Would you copy every record exactly as it stands and drop the pictures?

|---|

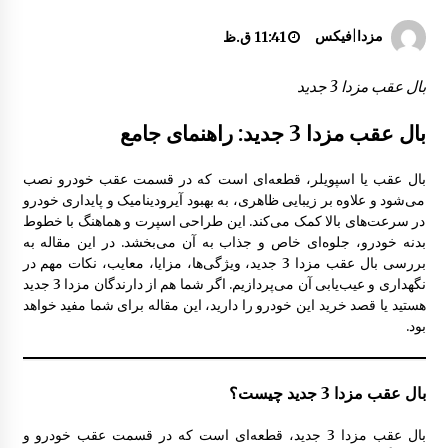
گلگیر عقب مزدا 323 GLX , FL
مزدا|فیکس
11:41 ق.ظ
8:43 ق.ظ
بال عقب مزدا 3 جدید
سینی جلو موتور مزدا 323 GLX ,FL
بال عقب مزدا 3 جدید: راهنمای جامع
1:51 ب.ظ
بال عقب یا اسپویلر، قطعه‌ای است که در قسمت عقب خودرو نصب
می‌شود و علاوه بر زیبایی ظاهری، به بهبود آیرودینامیک و پایداری خودرو
سپر جلو مزدا 323 GLX , FL
در سرعت‌های بالا کمک می‌کند. این طراحی اسپرت و هماهنگ با خطوط
8:32 ق.ظ
بدنه خودرو، جلوه‌ای خاص و جذاب به آن می‌بخشد. در این مقاله به
بررسی بال عقب مزدا 3 جدید، ویژگی‌ها، مزایا، معایب، نکات مهم در
نگهداری و عیب‌یابی آن می‌پردازیم. اگر شما هم از دارندگان مزدا 3 جدید
کاور زیر موتور مزدا 323 GLX , FL
هستید یا قصد خرید این خودرو را دارید، این مقاله برای شما مفید خواهد
10:11 ق.ظ
بود.
بال عقب مزدا 3 جدید چیست؟
درب صندوق عقب مزدا 323 GLX , FL
10:37 ق.ظ
بال عقب مزدا 3 جدید، قطعه‌ای است که در قسمت عقب خودرو و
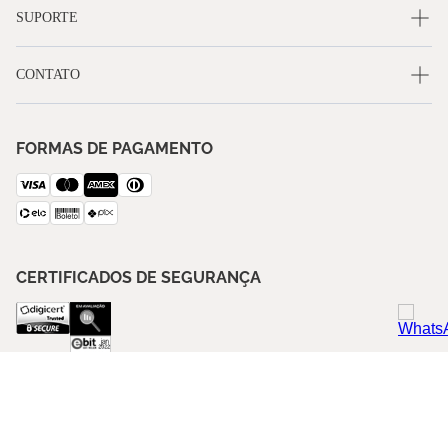
SUPORTE
CONTATO
FORMAS DE PAGAMENTO
CERTIFICADOS DE SEGURANÇA
SIGA A BLUE GARDENIA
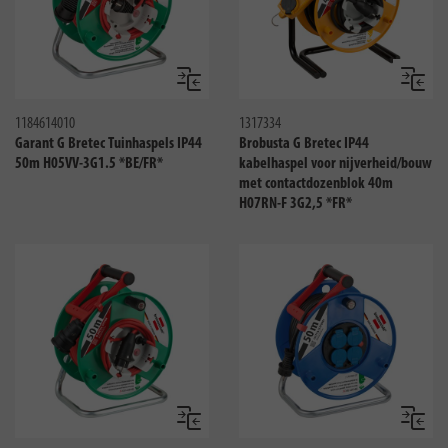
Vergelijken
Vergeli
1184614010
1317334
Garant G Bretec Tuinhaspels IP44
Brobusta G Bretec IP44
50m H05VV-3G1.5 *BE/FR*
kabelhaspel voor nijverheid/bouw
met contactdozenblok 40m
H07RN-F 3G2,5 *FR*
Vergelijken
Vergeli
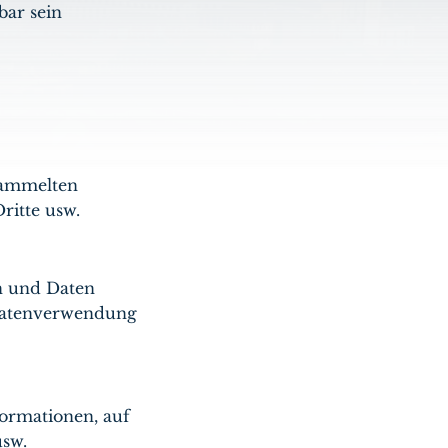
bar sein
sammelten
ritte usw.
n und Daten
 Datenverwendung
ormationen, auf
usw.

|---|

→ Result for this exercise:
گلگیر عقب مزدا 323 GLX , FL
مزدا|فیکس
11:41 ق.ظ
8:43 ق.ظ
بال عقب مزدا 3 جدید
سینی جلو موتور مزدا 323 GLX ,FL
بال عقب مزدا 3 جدید: راهنمای جامع
1:51 ب.ظ
بال عقب یا اسپویلر، قطعه‌ای است که در قسمت عقب خودرو نصب
می‌شود و علاوه بر زیبایی ظاهری، به بهبود آیرودینامیک و پایداری خودرو
سپر جلو مزدا 323 GLX , FL
در سرعت‌های بالا کمک می‌کند. این طراحی اسپرت و هماهنگ با خطوط
8:32 ق.ظ
بدنه خودرو، جلوه‌ای خاص و جذاب به آن می‌بخشد. در این مقاله به
بررسی بال عقب مزدا 3 جدید، ویژگی‌ها، مزایا، معایب، نکات مهم در
نگهداری و عیب‌یابی آن می‌پردازیم. اگر شما هم از دارندگان مزدا 3 جدید
کاور زیر موتور مزدا 323 GLX , FL
هستید یا قصد خرید این خودرو را دارید، این مقاله برای شما مفید خواهد
10:11 ق.ظ
بود.
بال عقب مزدا 3 جدید چیست؟
درب صندوق عقب مزدا 323 GLX , FL
10:37 ق.ظ
بال عقب مزدا 3 جدید، قطعه‌ای است که در قسمت عقب خودرو و
SUPORTE
CONTATO
FORMAS DE PAGAMENTO
CERTIFICADOS DE SEGURANÇA
SIGA A BLUE GARDENIA
Vergelijken
Vergeli
1184614010
1317334
Garant G Bretec Tuinhaspels IP44
Brobusta G Bretec IP44
50m H05VV-3G1.5 *BE/FR*
kabelhaspel voor nijverheid/bouw
met contactdozenblok 40m
H07RN-F 3G2,5 *FR*
Vergelijken
Vergeli
bar sein
sammelten
ritte usw.
n und Daten
 Datenverwendung
ormationen, auf
usw.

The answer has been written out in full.